Dataset entries below:
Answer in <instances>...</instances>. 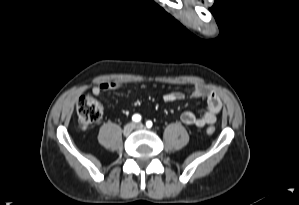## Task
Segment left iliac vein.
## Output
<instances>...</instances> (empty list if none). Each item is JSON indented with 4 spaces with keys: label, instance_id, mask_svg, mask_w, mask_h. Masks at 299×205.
Returning <instances> with one entry per match:
<instances>
[{
    "label": "left iliac vein",
    "instance_id": "obj_1",
    "mask_svg": "<svg viewBox=\"0 0 299 205\" xmlns=\"http://www.w3.org/2000/svg\"><path fill=\"white\" fill-rule=\"evenodd\" d=\"M143 127H144V125L142 123L135 124L136 129H142Z\"/></svg>",
    "mask_w": 299,
    "mask_h": 205
}]
</instances>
End of Dataset entries.
Task to carry out: All lines from the one containing "<instances>...</instances> (empty list" to the end of the records are to be duplicated exactly, and no other lines are to be given.

Reply to the task:
<instances>...</instances> (empty list if none). Each item is JSON indented with 4 spaces with keys: label, instance_id, mask_svg, mask_w, mask_h. Masks at 299×205.
Returning <instances> with one entry per match:
<instances>
[{
    "label": "left iliac vein",
    "instance_id": "obj_1",
    "mask_svg": "<svg viewBox=\"0 0 299 205\" xmlns=\"http://www.w3.org/2000/svg\"><path fill=\"white\" fill-rule=\"evenodd\" d=\"M143 127H144V125L142 123L135 124L136 129H142Z\"/></svg>",
    "mask_w": 299,
    "mask_h": 205
}]
</instances>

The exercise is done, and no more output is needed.